6- Çok gruplu yapmak yerine daha az gruplu ve sahne sürelerinin uzun olduğu şekilde yapmayı düşünüyor musunuz?

  İstanbul’daki son festival öyle olmuştu. Sonrası için öyle yapabiliriz ya da eğer olabilirse iki güne çıkartabiliriz ki bunu yapabilirsek çok güzel olur ama aynı mekanı iki gün kiralamak çok pahalı dolayısıyla az zamanda çok iş yapmaya çalışıyoruz galiba bu konuda başarılı olabildik senelerdir 5-6 saate bir sürü grup çıkartmak herkesin harcı değil.

7- Gitar öğreten birisi olarak sence gitar çalışmaları nasıl olmalı?
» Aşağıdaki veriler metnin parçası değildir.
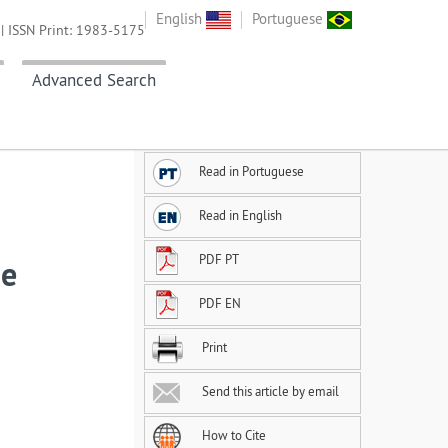
English
Portuguese
| ISSN Print: 1983-5175
Advanced Search
Read in Portuguese
Read in English
PDF PT
 e
PDF EN
Print
Send this article by email
How to Cite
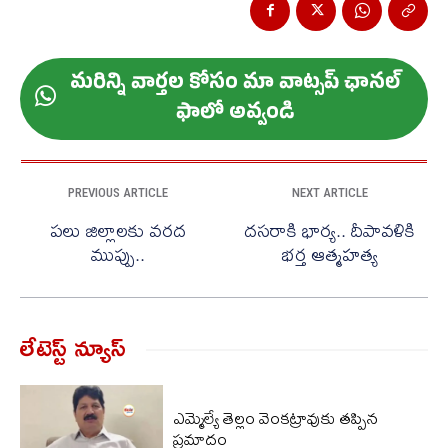
మ‌రిన్ని వార్త‌ల కోసం మా వాట్స‌ప్ ఛాన‌ల్
ఫాలో అవ్వండి
PREVIOUS ARTICLE
NEXT ARTICLE
పలు జిల్లాలకు వరద
దసరాకి భార్య.. దీపావళికి
ముప్పు..
భర్త ఆత్మహత్య
లేటెస్ట్ న్యూస్‌
ఎమ్మెల్యే తెల్లం వెంకట్రావుకు తప్పిన
ప్రమాదం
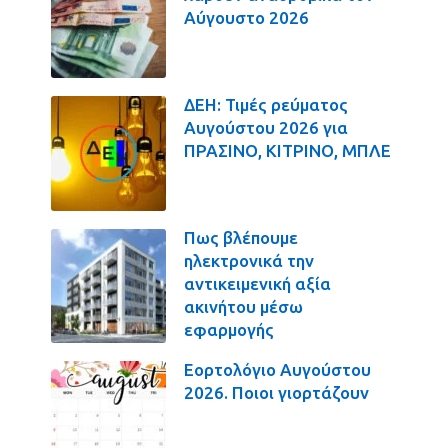
Αύγουστο 2026
ΔΕΗ: Τιμές ρεύματος
Αυγούστου 2026 για
ΠΡΑΣΙΝΟ, ΚΙΤΡΙΝΟ, ΜΠΛΕ
Πως βλέπουμε
ηλεκτρονικά την
αντικειμενική αξία
ακινήτου μέσω
εφαρμογής
Εορτολόγιο Αυγούστου
2026. Ποιοι γιορτάζουν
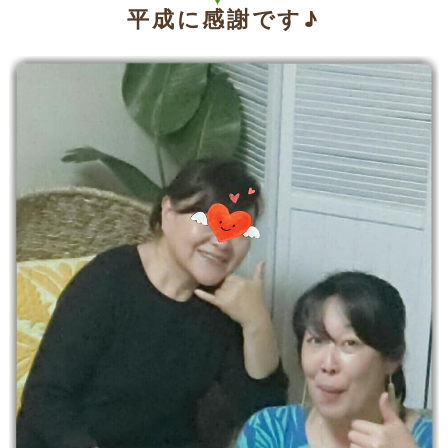
平成に感謝です♪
  Ben hayatımda çok gitar çalışmadım. Nasıl çalışılmalı konusunda pek cevap veremeyeceğim ama kendim öğrendim onu anlatayım. Saatlerce kasan birisi değilim ben shredder olmak isteyen çok arkadaşımız var onlar olmak istiyorlarsa kasmaları lazım. Sevdiğim müzisyenlerin sololarına çalışıyordum, teknik dizilere çalışıyordum, blues pentatoniğin sap üzerindeki yerlerini öğrendim ona alışmak çok uzun zaman aldı, birkaç tane de internetten, abilerden öğrendim. Parçalarda duyduğum, çalıştığım şeyleri sürekli tekrarladım. Bilgisayar oynamak benim için spor gibi bir şey mesela ölüyorsun 60 saniyen var değil mi? Ben alıyordum gitarı o süre içerisinde yapabildiğim kadar aynı şeyi tekrarlıyordum. Hiç uzun süre bir şey yapabilen birisi değilim ama kısa kısa bölebilmeyi öğrendim. 12 saatin her saatinde 10 dakika gitar çaldığını düşün 2 saat eder sıkılmadan 2 saat gitar çalışmış olursun ama 2 saat oturup gitar çalışmaya çalışırsan 30 dakikadan sonra senin canın istemiyorsa o gitar çalışmak olmuyor istediğin zaman eline alacaksın. çok zorlayamıyorum ben. Sevdiğin müzisyenleri çalışarak taklit ederek kendini bulursun bunu öneriyorum herkese ve tabii pes etmemek lazım yapamıyorum deyip bıraktıktan sonra yeniden gitarı eline alıp çalışabilecek kafada olman lazım.

Pentagram & Yavuzcan Çetin - Unspoken (YAVUZ FEST) : https://www.youtube.com/watch?v=fZadKO4Wd_4


8- Ünlü müzisyenlerin oğulları tarafından pek çok tribute grup oluşturuluyor senin böyle bir planın var mı?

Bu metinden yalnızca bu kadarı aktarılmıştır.